## YOUR GOAL
Pictures do not belong in the copy. Return all of the entries exactly.

SOURCE MATERIAL below:

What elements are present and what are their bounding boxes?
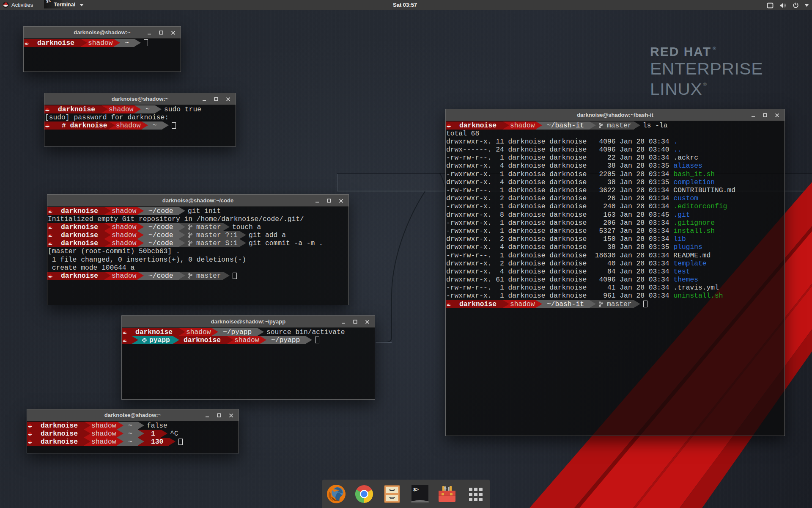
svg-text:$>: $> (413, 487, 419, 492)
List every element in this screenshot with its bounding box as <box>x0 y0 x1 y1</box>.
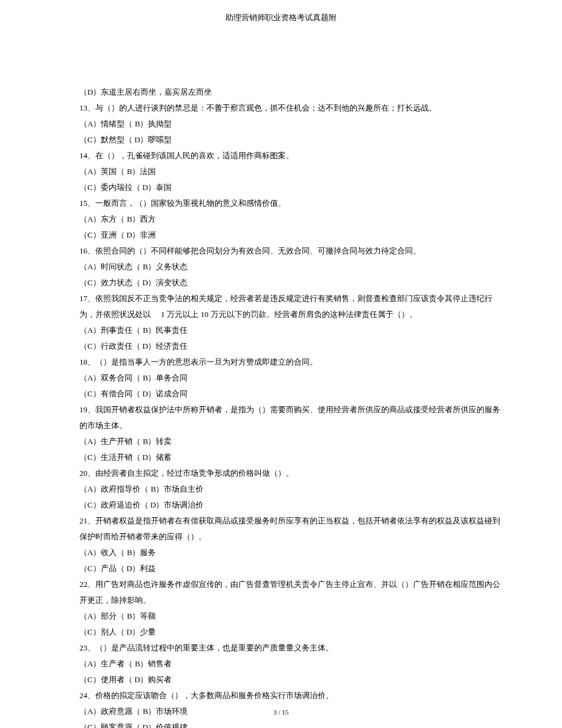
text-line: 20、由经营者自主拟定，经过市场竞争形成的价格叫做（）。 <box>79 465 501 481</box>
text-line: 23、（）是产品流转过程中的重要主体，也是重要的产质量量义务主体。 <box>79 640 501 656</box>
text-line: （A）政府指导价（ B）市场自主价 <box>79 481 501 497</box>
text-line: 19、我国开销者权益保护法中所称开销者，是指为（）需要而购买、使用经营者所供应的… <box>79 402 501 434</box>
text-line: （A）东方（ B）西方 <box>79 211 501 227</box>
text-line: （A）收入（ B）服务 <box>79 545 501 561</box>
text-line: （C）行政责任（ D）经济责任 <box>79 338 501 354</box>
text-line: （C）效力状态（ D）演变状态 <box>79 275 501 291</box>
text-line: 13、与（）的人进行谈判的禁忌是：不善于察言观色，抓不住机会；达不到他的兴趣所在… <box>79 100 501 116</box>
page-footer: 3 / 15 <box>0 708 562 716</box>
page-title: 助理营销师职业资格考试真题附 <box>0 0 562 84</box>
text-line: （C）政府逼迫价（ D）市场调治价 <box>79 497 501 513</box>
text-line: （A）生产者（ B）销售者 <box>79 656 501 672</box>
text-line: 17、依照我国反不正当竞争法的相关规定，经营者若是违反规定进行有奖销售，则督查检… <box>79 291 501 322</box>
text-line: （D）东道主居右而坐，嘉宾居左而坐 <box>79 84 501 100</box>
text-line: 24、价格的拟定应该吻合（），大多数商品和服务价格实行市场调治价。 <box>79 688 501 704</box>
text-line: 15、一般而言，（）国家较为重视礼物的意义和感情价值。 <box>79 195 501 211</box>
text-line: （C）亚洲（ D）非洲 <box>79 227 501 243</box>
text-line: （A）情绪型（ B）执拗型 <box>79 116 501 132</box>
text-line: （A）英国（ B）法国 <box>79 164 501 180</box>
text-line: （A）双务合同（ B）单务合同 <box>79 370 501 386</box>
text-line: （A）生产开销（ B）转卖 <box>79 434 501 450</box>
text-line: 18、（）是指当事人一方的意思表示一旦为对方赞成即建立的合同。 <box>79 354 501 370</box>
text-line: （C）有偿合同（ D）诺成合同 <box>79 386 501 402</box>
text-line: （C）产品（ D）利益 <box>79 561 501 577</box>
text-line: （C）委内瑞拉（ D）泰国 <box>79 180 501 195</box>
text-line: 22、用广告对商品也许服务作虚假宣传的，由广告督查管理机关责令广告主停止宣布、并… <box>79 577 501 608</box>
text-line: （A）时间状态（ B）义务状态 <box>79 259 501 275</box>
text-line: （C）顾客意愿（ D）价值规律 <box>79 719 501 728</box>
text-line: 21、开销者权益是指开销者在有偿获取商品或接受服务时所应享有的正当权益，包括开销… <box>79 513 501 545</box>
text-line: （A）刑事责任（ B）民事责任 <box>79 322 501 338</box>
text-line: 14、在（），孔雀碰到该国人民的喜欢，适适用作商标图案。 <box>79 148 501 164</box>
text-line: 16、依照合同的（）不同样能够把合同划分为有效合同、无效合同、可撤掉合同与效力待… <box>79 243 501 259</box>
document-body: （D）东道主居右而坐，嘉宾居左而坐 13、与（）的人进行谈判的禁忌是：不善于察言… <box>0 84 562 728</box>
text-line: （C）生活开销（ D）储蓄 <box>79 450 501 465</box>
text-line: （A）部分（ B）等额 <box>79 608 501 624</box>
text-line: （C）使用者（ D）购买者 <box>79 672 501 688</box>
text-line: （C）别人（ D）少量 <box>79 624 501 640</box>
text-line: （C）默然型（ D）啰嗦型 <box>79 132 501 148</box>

End of SOURCE MATERIAL.

## THE COMPLETED TASK
What elements are present and what are their bounding boxes?
svg-text:$>: $> (413, 487, 419, 492)
List every element in this screenshot with its bounding box as <box>x0 y0 x1 y1</box>.
text-line: 20、由经营者自主拟定，经过市场竞争形成的价格叫做（）。 <box>79 465 501 481</box>
text-line: 23、（）是产品流转过程中的重要主体，也是重要的产质量量义务主体。 <box>79 640 501 656</box>
text-line: （A）政府指导价（ B）市场自主价 <box>79 481 501 497</box>
text-line: 19、我国开销者权益保护法中所称开销者，是指为（）需要而购买、使用经营者所供应的… <box>79 402 501 434</box>
text-line: （A）东方（ B）西方 <box>79 211 501 227</box>
text-line: （A）收入（ B）服务 <box>79 545 501 561</box>
text-line: （C）行政责任（ D）经济责任 <box>79 338 501 354</box>
text-line: （C）效力状态（ D）演变状态 <box>79 275 501 291</box>
text-line: 13、与（）的人进行谈判的禁忌是：不善于察言观色，抓不住机会；达不到他的兴趣所在… <box>79 100 501 116</box>
page-footer: 3 / 15 <box>0 708 562 716</box>
page-title: 助理营销师职业资格考试真题附 <box>0 0 562 84</box>
text-line: （C）政府逼迫价（ D）市场调治价 <box>79 497 501 513</box>
text-line: （A）生产者（ B）销售者 <box>79 656 501 672</box>
text-line: 17、依照我国反不正当竞争法的相关规定，经营者若是违反规定进行有奖销售，则督查检… <box>79 291 501 322</box>
text-line: （D）东道主居右而坐，嘉宾居左而坐 <box>79 84 501 100</box>
text-line: 24、价格的拟定应该吻合（），大多数商品和服务价格实行市场调治价。 <box>79 688 501 704</box>
text-line: 15、一般而言，（）国家较为重视礼物的意义和感情价值。 <box>79 195 501 211</box>
text-line: （C）亚洲（ D）非洲 <box>79 227 501 243</box>
text-line: （A）情绪型（ B）执拗型 <box>79 116 501 132</box>
text-line: （A）英国（ B）法国 <box>79 164 501 180</box>
text-line: （A）双务合同（ B）单务合同 <box>79 370 501 386</box>
text-line: （A）生产开销（ B）转卖 <box>79 434 501 450</box>
text-line: 18、（）是指当事人一方的意思表示一旦为对方赞成即建立的合同。 <box>79 354 501 370</box>
text-line: （C）有偿合同（ D）诺成合同 <box>79 386 501 402</box>
text-line: （C）产品（ D）利益 <box>79 561 501 577</box>
text-line: （C）委内瑞拉（ D）泰国 <box>79 180 501 195</box>
text-line: 22、用广告对商品也许服务作虚假宣传的，由广告督查管理机关责令广告主停止宣布、并… <box>79 577 501 608</box>
text-line: （A）时间状态（ B）义务状态 <box>79 259 501 275</box>
text-line: （C）顾客意愿（ D）价值规律 <box>79 719 501 728</box>
text-line: 21、开销者权益是指开销者在有偿获取商品或接受服务时所应享有的正当权益，包括开销… <box>79 513 501 545</box>
text-line: （A）刑事责任（ B）民事责任 <box>79 322 501 338</box>
text-line: 14、在（），孔雀碰到该国人民的喜欢，适适用作商标图案。 <box>79 148 501 164</box>
text-line: 16、依照合同的（）不同样能够把合同划分为有效合同、无效合同、可撤掉合同与效力待… <box>79 243 501 259</box>
document-body: （D）东道主居右而坐，嘉宾居左而坐 13、与（）的人进行谈判的禁忌是：不善于察言… <box>0 84 562 728</box>
text-line: （C）生活开销（ D）储蓄 <box>79 450 501 465</box>
text-line: （A）部分（ B）等额 <box>79 608 501 624</box>
text-line: （C）使用者（ D）购买者 <box>79 672 501 688</box>
text-line: （C）别人（ D）少量 <box>79 624 501 640</box>
text-line: （C）默然型（ D）啰嗦型 <box>79 132 501 148</box>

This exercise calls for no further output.